Angelina Jolie po mastektomii
Angelina Jolie poddała się profilaktycznej podwójnej mastektomii. Aktorka poinformowała na łamach dzisiejszego (14 maja) "New York Timesa", że jest nosicielką wadliwego genu BRCA1 i lekarze ocenili, że istnieje u niej 87-procentowe ryzyko zachorowania na raka piersi i 50-procentowe ryzyko zachorowania na raka jajnika.
W osobistym artykule 37-letnia aktorka opisała zabiegi i napisała o swojej matce, która po trwającej niemal 10 lat walce zmarła na raka jajnika w wieku 56 lat. Również babcia Angeliny – matka jej mamy zmarła młodo, gdy miała zaledwie 45 lat. "Gdy dowiedziałam się, że takie są fakty, zdecydowałam się wyjść naprzeciw i zminimalizować ryzyko najbardziej jak mogłam. Podjęłam decyzję o profilaktycznej podwójnej mastektomii" - napisała Jolie.

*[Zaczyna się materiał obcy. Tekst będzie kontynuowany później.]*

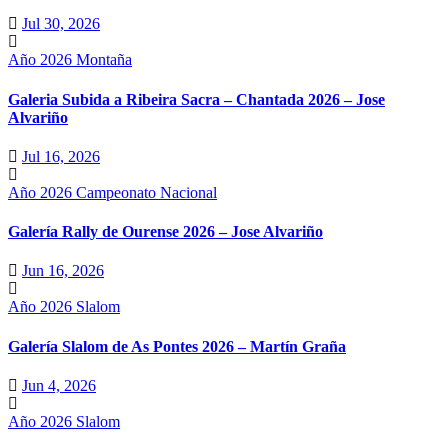
Jul 30, 2026
Año 2026
Montaña
Galeria Subida a Ribeira Sacra – Chantada 2026 – Jose
Alvariño
Jul 16, 2026
Año 2026
Campeonato Nacional
Galería Rally de Ourense 2026 – Jose Alvariño
Jun 16, 2026
Año 2026
Slalom
Galería Slalom de As Pontes 2026 – Martín Graña
Jun 4, 2026
Año 2026
Slalom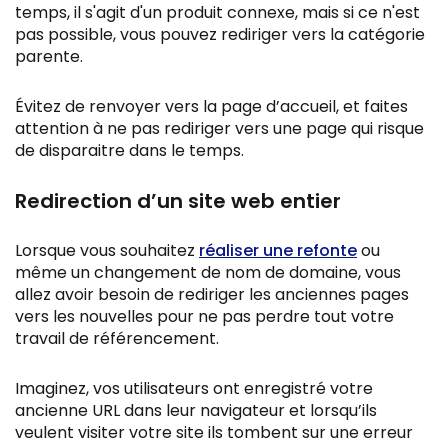
temps, il s'agit d'un produit connexe, mais si ce n'est
pas possible, vous pouvez rediriger vers la catégorie
parente.
Évitez de renvoyer vers la page d’accueil, et faites
attention à ne pas rediriger vers une page qui risque
de disparaitre dans le temps.
Redirection d’un site web entier
Lorsque vous souhaitez
réaliser une refonte
ou
même un changement de nom de domaine, vous
allez avoir besoin de rediriger les anciennes pages
vers les nouvelles pour ne pas perdre tout votre
travail de référencement.
Imaginez, vos utilisateurs ont enregistré votre
ancienne URL dans leur navigateur et lorsqu’ils
veulent visiter votre site ils tombent sur une erreur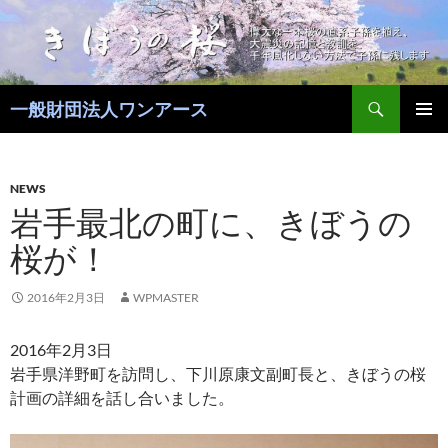
コ
ン
テ
ン
検
ツ
一般財団法人ワンアース
索
へ
メインメ
ス
ニュー
キ
NEWS
ッ
岩手最北の町に、きぼうの
プ
桜が！
2016年2月3日
WPMASTER
2016年2月3日
岩手県洋野町を訪問し、下川原康文副町長と、きぼうの桜
計画の詳細を話し合いました。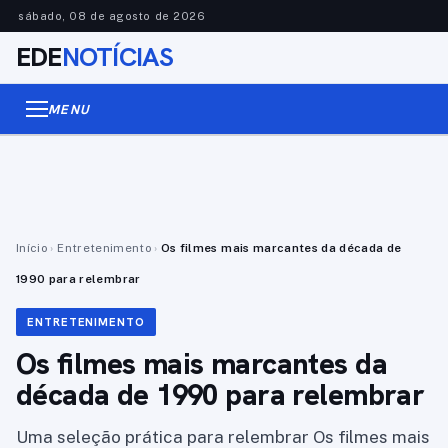
sábado, 08 de agosto de 2026
EDE
NOTÍCIAS
MENU
Início
›
Entretenimento
›
Os filmes mais marcantes da década de
1990 para relembrar
ENTRETENIMENTO
Os filmes mais marcantes da
década de 1990 para relembrar
Uma seleção prática para relembrar Os filmes mais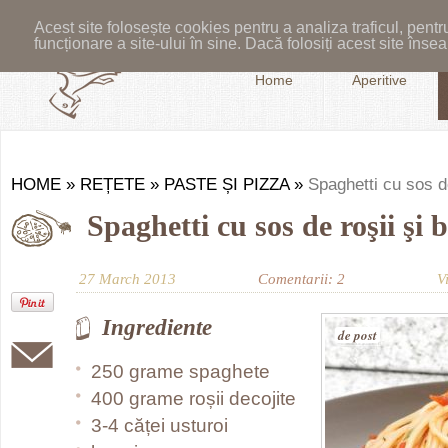
Acest site folosește cookies pentru a analiza traficul, pent
funcționare a site-ului în sine. Dacă folosiți acest site în
Home
Aperitive
HOME
»
REȚETE
»
PASTE ȘI PIZZA
»
Spaghetti cu sos d
Spaghetti cu sos de roşii şi 
27 March 2013
Comentarii: 2
V
Ingrediente
de post
250 grame spaghete
400 grame roșii decojite
3-4 căței usturoi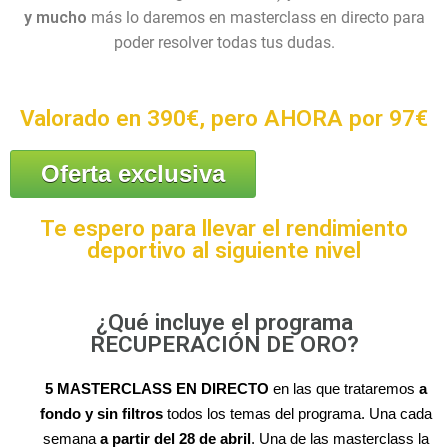
y mucho
más lo daremos en masterclass en directo para
poder resolver todas tus dudas.
Valorado en 390€, pero AHORA por 97€
Oferta exclusiva
Te espero para llevar el rendimiento
deportivo al siguiente nivel
¿Qué incluye el programa
RECUPERACIÓN DE ORO?
5 MASTERCLASS EN DIRECTO
en las que trataremos
a
fondo y sin filtros
todos los temas del programa. Una cada
semana
a partir del 28 de abril
. Una de las masterclass la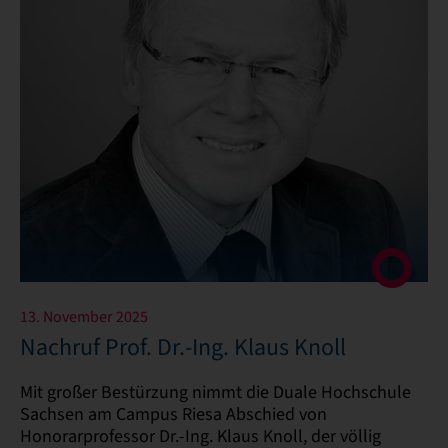
13. November 2025
Nachruf Prof. Dr.-Ing. Klaus Knoll
Mit großer Bestürzung nimmt die Duale Hochschule
Sachsen am Campus Riesa Abschied von
Honorarprofessor Dr.-Ing. Klaus Knoll, der völlig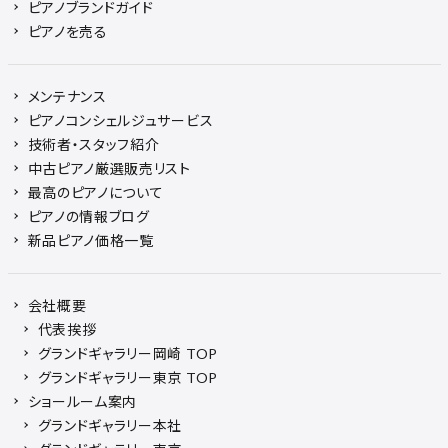
ピアノブランドガイド
ピアノを売る
メンテナンス
ピアノコンシェルジュサービス
技術者・スタッフ紹介
中古ピアノ厳選販売リスト
最高のピアノについて
ピアノの情報ブログ
新品ピアノ価格一覧
会社概要
代表挨拶
グランドギャラリー岡崎 TOP
グランドギャラリー東京 TOP
ショールーム案内
グランドギャラリー本社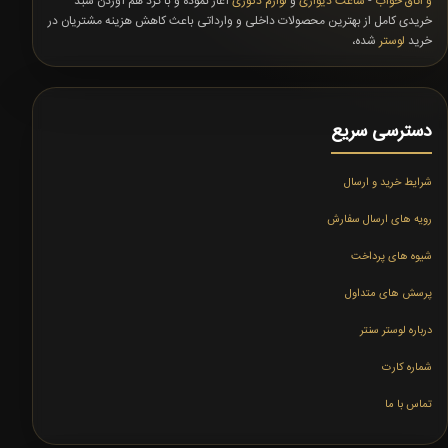
و اتاق خواب
-
ساعت دیواری
و
لوازم دکوری
آغاز نموده و با گرد هم آوردن سبد
خریدی کامل از بهترین محصولات داخلی و وارداتی باعث کاهش هزینه مشتریان در
خرید
لوستر
شده،
دسترسی سریع
شرایط خرید و ارسال
رویه های ارسال سفارش
شیوه های پرداخت
پرسش های متداول
درباره لوستر سنتر
شماره کارت
تماس با ما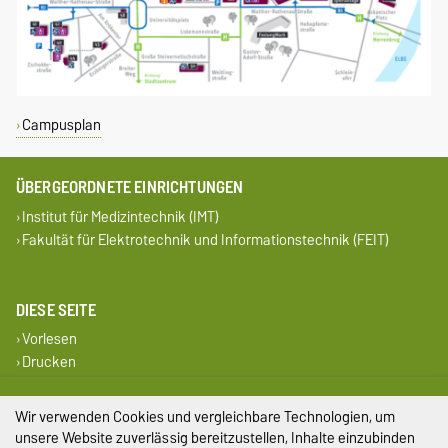
Campusplan
ÜBERGEORDNETE EINRICHTUNGEN
Institut für Medizintechnik (IMT)
Fakultät für Elektrotechnik und Informationstechnik (FEIT)
DIESE SEITE
Vorlesen
Drucken
Impressum
Wir verwenden Cookies und vergleichbare Technologien, um
unsere Website zuverlässig bereitzustellen, Inhalte einzubinden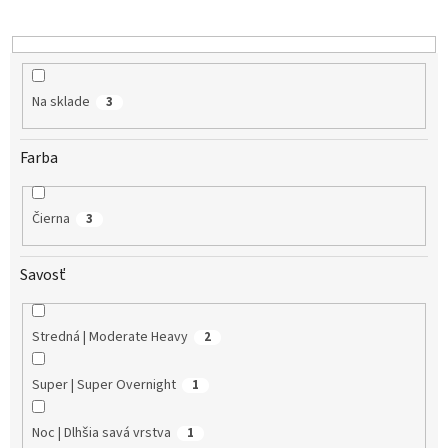
d
u
k
t
o
Na sklade
3
v
Farba
Čierna
3
Savosť
Stredná | Moderate Heavy
2
Super | Super Overnight
1
Noc | Dlhšia savá vrstva
1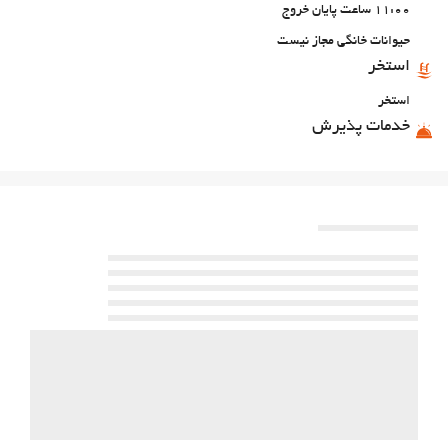
11:00 ساعت پایان خروج
حیوانات خانگی مجاز نیست
استخر
استخر
خدمات پذیرش
انبار چمدان
غذا و نوشیدنی
رستوران آلاکارته
پارکینگ
پارکینگ
اینترنت
وای‌فای رایگان
خدمات خانه داری
رختشویی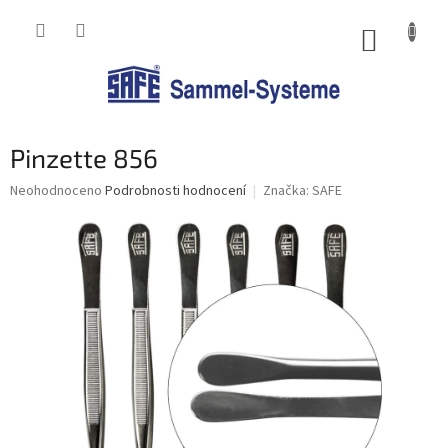
Přejít
na
NÁKUP
obsah
KOŠÍK
Pinzette 856
Průměrné
Neohodnoceno
Podrobnosti hodnocení
Značka:
SAFE
hodnocení
produktu
je
0,0
z
5
hvězdiček.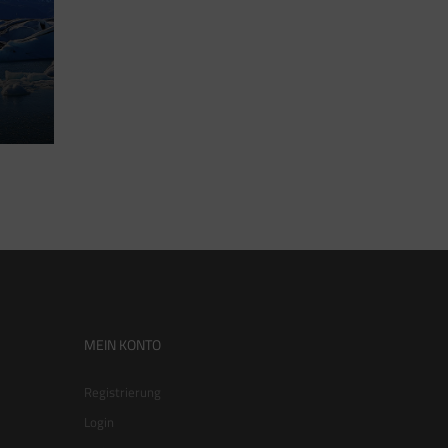
MEIN KONTO
Registrierung
Login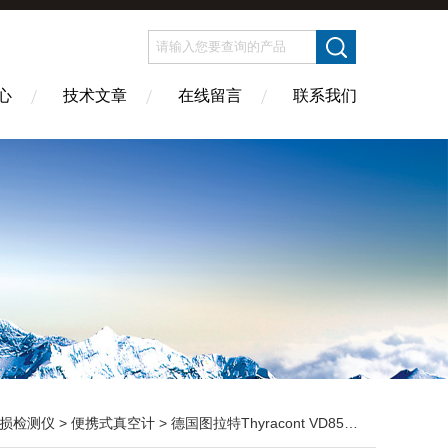
心
技术文章
在线留言
联系我们
损检测仪
>
便携式真空计
> 德国图拉特Thyracont VD85数字真空表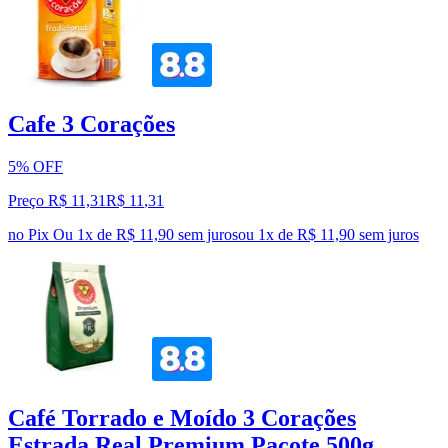
Cafe 3 Corações
5% OFF
Preço R$ 11,31
R$
11
,
31
no Pix
Ou 1x de R$ 11,90 sem juros
ou
1
x de
R$ 11,90
sem juros
Café Torrado e Moído 3 Corações
Estrada Real Premium Pacote 500g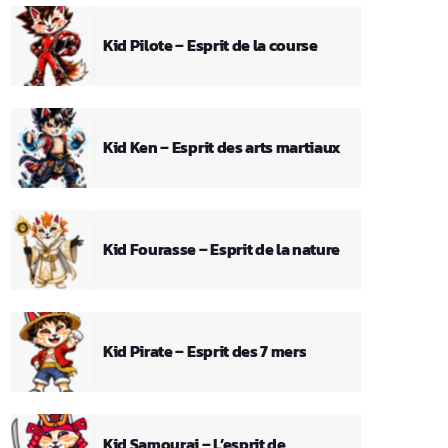
Kid Pilote – Esprit de la course
Kid Ken – Esprit des arts martiaux
Kid Fourasse – Esprit de la nature
Kid Pirate – Esprit des 7 mers
Kid Samourai – L’esprit de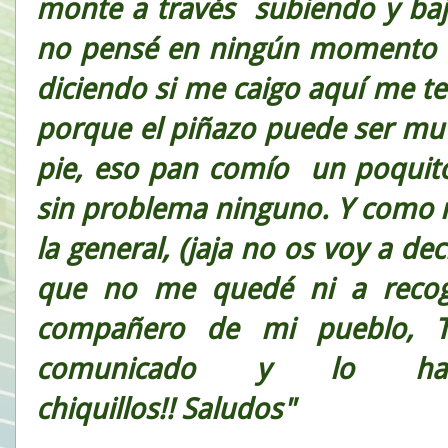
monte a través subiendo y baj
no pensé en ningún momento e
diciendo si me caigo aquí me te
porque el piñazo puede ser mu g
pie, eso pan comío un poquito
sin problema ninguno. Y como re
la general, (jaja no os voy a de
que no me quedé ni a recog
compañero de mi pueblo, Tr
comunicado y lo ha 
chiquillos!!
Saludos"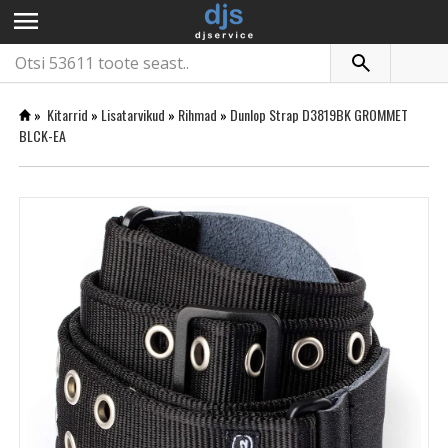
menu
»
Kitarrid
»
Lisatarvikud
»
Rihmad
»
Dunlop Strap D3819BK GROMMET
BLCK-EA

Aktorka podkreśliła, że decyzja nie była łatwa, ale jest szczęśliwa, że ją podjęła, ponieważ ryzyko wystąpienia raka piersi spadło u niej do mniej niż 5 proc. Jolie poinformowała, że trwające trzy miesiące zabiegi medyczne zakończyły się pod koniec kwietnia. Podziękowała swemu partnerowi Bradowi Pittowi za wsparcie w tym trudnym okresie. Para ma troje biologicznych dzieci oraz troje adoptowanych.
Jolie zaapelowała również do innych kobiet, by - zwłaszcza jeśli w ich rodzinach wystąpiły nowotwory piersi i jajnika - starały się zasięgać informacji i kontaktowały się ze specjalistami, którzy pomogą podjąć najlepszą decyzję.